The substitute bill effectively lowers the capital gains tax rate from 9% to 7% thanks to a striking amendment adopted earlier this month. It also includes an across the board exemption for all real estate, commercial and residential.
Under the new proposal, the threshold would be raised to capital gains in excess of $250,000, $25,000 for individuals and over $50,000 for couples.
The first $350 million made from the capital gains tax each year would go towards the state's education legacy trust account and set aside the remainder for a taxpayer relief account.
By contrast, the capital gains tax proposed by Gov. Jay Inslee in December is estimated to raise $875 million per year at a rate of 9% on stocks, bonds, and commercial real estate.
The bill passed the Democratic-controlled Senate Ways and Means Committee on Tuesday by a party-line vote of 13 to 10.
Of the 22 amendments considered in committee, 20 came from ranking member Sen. Lynda Wilson, R-Vancouver. They included sending the capital gains tax to voters and delaying it until it could be reviewed by a tax structure work group.
The bill has already drawn opposition from 42 tech CEOs who warned in a letter sent to the Senate Ways and Means Committee that a capital gains tax could spur a mass corporate exodus.
"A capital gains tax would penalize founders and their employees during an already unprecedented period," the letter states. "Taxing those gains penalizes employees and encourages founders to form their companies in other states, or to relocate to states that do not have a capital gains tax. The result will be a loss of jobs and economic vitality in our region."
Washington Republicans have also drawn a line in the sand against passing new taxes this session, arguing the state can and should dip into its $1.6 billion in cash reserves to keep the lights on.
Earlier this month, the Washington GOP released its own $55 billion two-year budget on par with Inslee's own $57.6 billion save for no new taxes.
According to state economists, state revenue as of February 10 came in at $269.5 million, or 15.3% higher than forecasted in November.
State revenue is still projected to remain $3.3 billion below pre-pandemic levels for the next three years, however. That number is nearly $6 billion lower than the state's three-year revenue forecast from last summer.
Democrats and progressives have said in turn that the state faces a number of costly infrastructure projects like the West Seattle Bridge and closing its 225,000 unit housing deficit. Plus, taxing high-income earners will help offset the state's sales tax on lower-income earners, they argue.

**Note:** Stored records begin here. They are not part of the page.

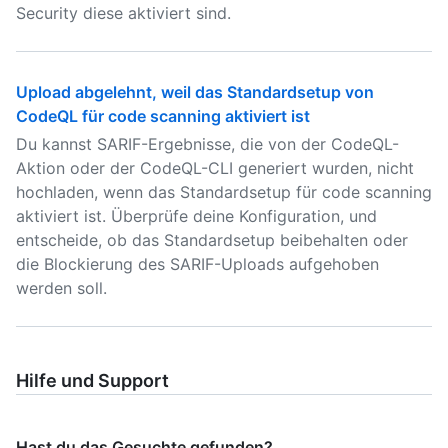
Security diese aktiviert sind.
Upload abgelehnt, weil das Standardsetup von
CodeQL für code scanning aktiviert ist
Du kannst SARIF-Ergebnisse, die von der CodeQL-
Aktion oder der CodeQL-CLI generiert wurden, nicht
hochladen, wenn das Standardsetup für code scanning
aktiviert ist. Überprüfe deine Konfiguration, und
entscheide, ob das Standardsetup beibehalten oder
die Blockierung des SARIF-Uploads aufgehoben
werden soll.
Hilfe und Support
Hast du das Gesuchte gefunden?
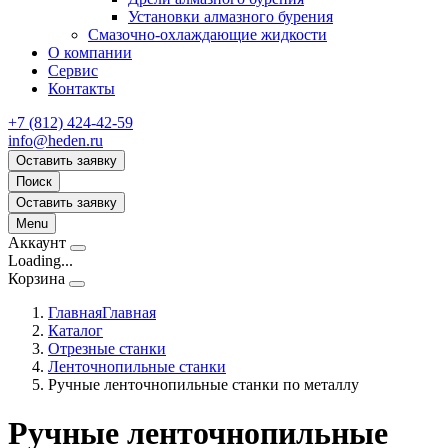
Установки алмазного бурения
Смазочно-охлаждающие жидкости
О компании
Сервис
Контакты
+7 (812) 424-42-59
info@heden.ru
Оставить заявку
Поиск
Оставить заявку
Menu
Аккаунт
Loading...
Корзина
Главная
Главная
Каталог
Отрезные станки
Ленточнопильные станки
Ручные ленточнопильные станки по металлу
Ручные ленточнопильные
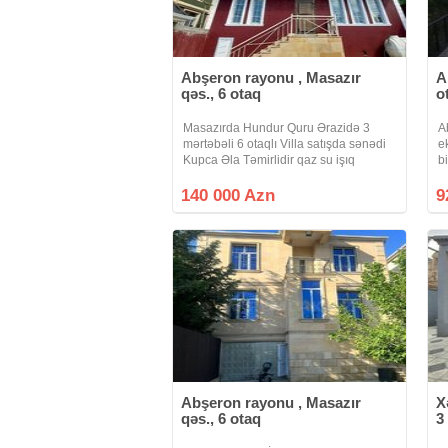
Abşeron rayonu , Masazır
A
qəs., 6 otaq
o
Masazırda Hundur Quru Ərazidə 3
A
mərtəbəli 6 otaqlı Villa satışda sənədi
e
Kupca Əla Təmirlidir qaz su işıq
b
daymidir
y
o
140 000 Azn
9
ə
Abşeron rayonu , Masazır
X
qəs., 6 otaq
3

A recent KING 5/SurveyUSA poll showed 59% of 650 respondents supported a capital gains tax while 30% oppose and 12% of respondents were unsure. The poll had a 4 point margin of error.
SB 5096 is part of a hard push for Democratic tax reform this session which includes a similar capital gains tax to fund child care, a wealth tax, raising the estate tax, and a drafted proposal for a statewide payroll tax.
If passed by state lawmakers, a capital gains tax will likely have to survive a tsunami of constitutional hurdles and litigation from wealthy taxpayers.
The bill awaits action by the Rules Committee, which declined on Wednesday to move it to the Senate floor calendar for a vote.